Tracking which migrations have been applied in the schema_migrations table

mgdelacroix commented 3 years ago

Recently we started integrating our platform with go-migrate and we discovered that the only state tracker that the tool has is the last version applied. This can be problematic for big teams (as ours) in which two migrations will not necessary be merged in sequence (chronological order).

To illustrate this, say two feature teams work on parallel with one migration each, and the team that merges first has the migration with the latter timestamp. When this migration gets applied, the other team merges theirs, and as the only check go-migrate is doing is on the last version stored in the database, the one with the earlier timestamp will never be applied.

To fix this, we've checked other systems like Rails' Active Record, and what they do is that they track every migration that they apply. We are in a position now where we could spend some time working on a patch to add this to go-migrate in a backwards compatible way, so would this be something that the project will like to include and support? If so, we're happy to come out with a pull request illustrating this and discuss the approach further.
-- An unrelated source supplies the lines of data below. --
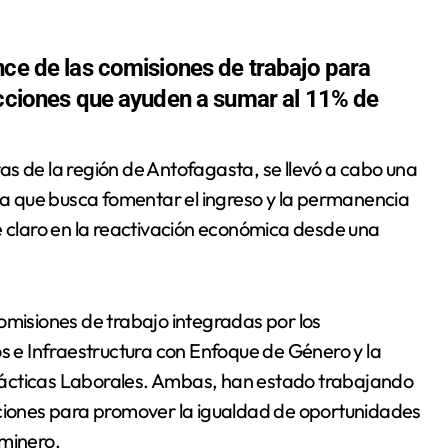
nce de las comisiones de trabajo para
acciones que ayuden a sumar al 11% de
iva que busca fomentar el ingreso y la permanencia
e claro en la reactivación económica desde una
omisiones de trabajo integradas por los
os e Infraestructura con Enfoque de Género y la
rácticas Laborales. Ambas, han estado trabajando
cciones para promover la igualdad de oportunidades
 minero.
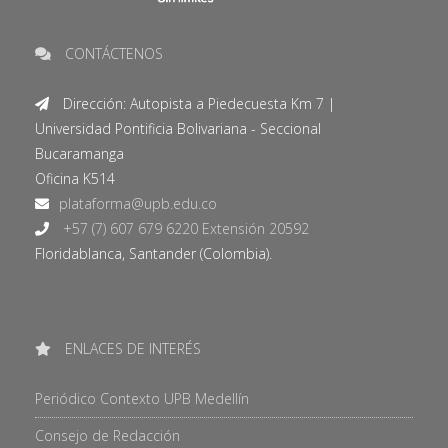
CONTÁCTENOS
Dirección: Autopista a Piedecuesta Km 7 |
Universidad Pontificia Bolivariana - Seccional
Bucaramanga
Oficina K514
+57 (7) 607 679 6220 Extensión 20592
Floridablanca, Santander (Colombia).
ENLACES DE INTERÉS
Periódico Contexto UPB Medellín
Consejo de Redacción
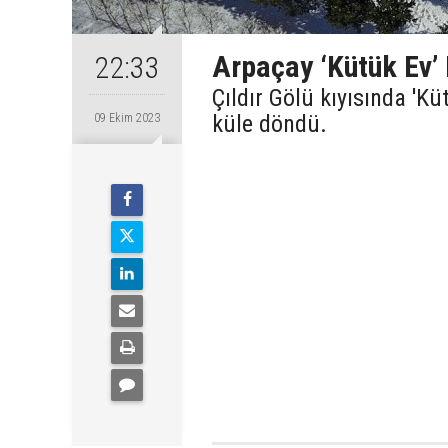
Arpaçay ‘Kütük Ev’
22:33
Çıldır Gölü kıyısında 'Kü
küle döndü.
09 Ekim 2023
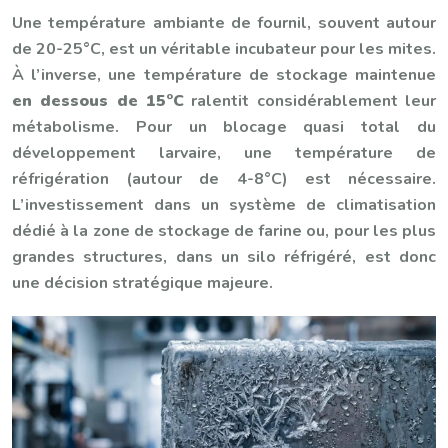
Une température ambiante de fournil, souvent autour
de 20-25°C, est un véritable incubateur pour les mites.
À l’inverse, une température de stockage maintenue
en dessous de 15°C
ralentit considérablement leur
métabolisme. Pour un blocage quasi total du
développement larvaire, une température de
réfrigération (autour de 4-8°C) est nécessaire.
L’investissement dans un système de climatisation
dédié à la zone de stockage de farine ou, pour les plus
grandes structures, dans un silo réfrigéré, est donc
une décision stratégique majeure.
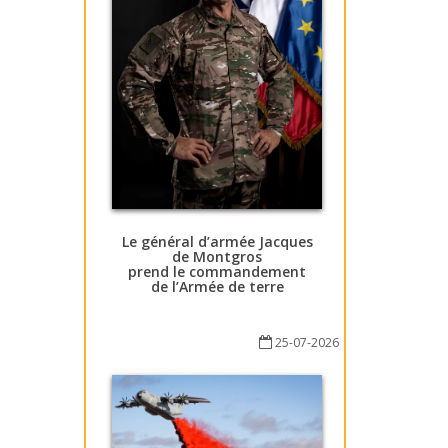
Le général d’armée Jacques
de Montgros
prend le commandement
de l’Armée de terre
25-07-2026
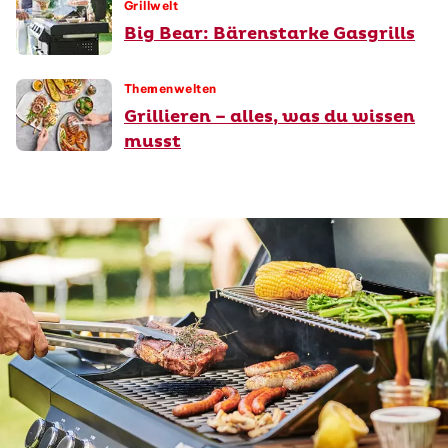
Grillwelt
Big Bear: Bärenstarke Gasgrills
Themenwelten
Grillieren – alles, was du wissen
musst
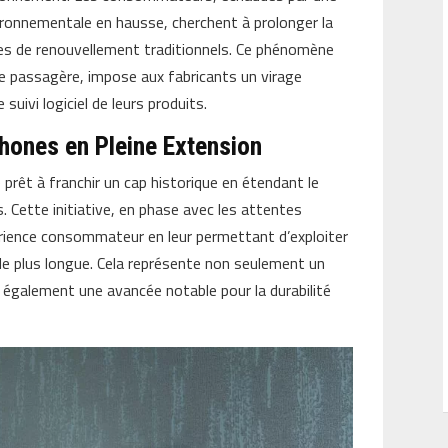
ironnementale en hausse, cherchent à prolonger la
cles de renouvellement traditionnels. Ce phénomène
ce passagère, impose aux fabricants un virage
suivi logiciel de leurs produits.
hones en Pleine Extension
prêt à franchir un cap historique en étendant le
s. Cette initiative, en phase avec les attentes
érience consommateur en leur permettant d’exploiter
de plus longue. Cela représente non seulement un
également une avancée notable pour la durabilité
We consider as well creating a CI check to avoid adding migrations that are older than the last version, but we believe that adding this to the tool can be beneficial not only for our use case but for other teams out there.

//cc @dhui and @nronas for visibility

mgdelacroix commented 3 years ago

To expand on this, we've checked the proposal that was made on #470, but this will not fix our use case, as a file is local to a given system, and this will not support clustered scenarios with multiple servers using the same database.

The idea we have it basically to reuse the existing migrations table without changing it. Instead of tracking only the last version applied, we would have one row per applied migration, and go-migrate would check which migrations it should apply based on those.

This should make easy to maintain backwards-compatibility for several drivers, as in the case of relational databases like mysql or postgres, migrating from the old system is just a matter of reading the last migration applied, and marking all migrations up to that point as applied creating a row for each.

dhui commented 3 years ago

Thanks for reaching out!

Let's talk about the manifest file in #470

We are in a position now where we could spend some time working on a patch to add this to go-migrate in a backwards compatible way, so would this be something that the project will like to include and support? If so, we're happy to come out with a pull request illustrating this and discuss the approach further.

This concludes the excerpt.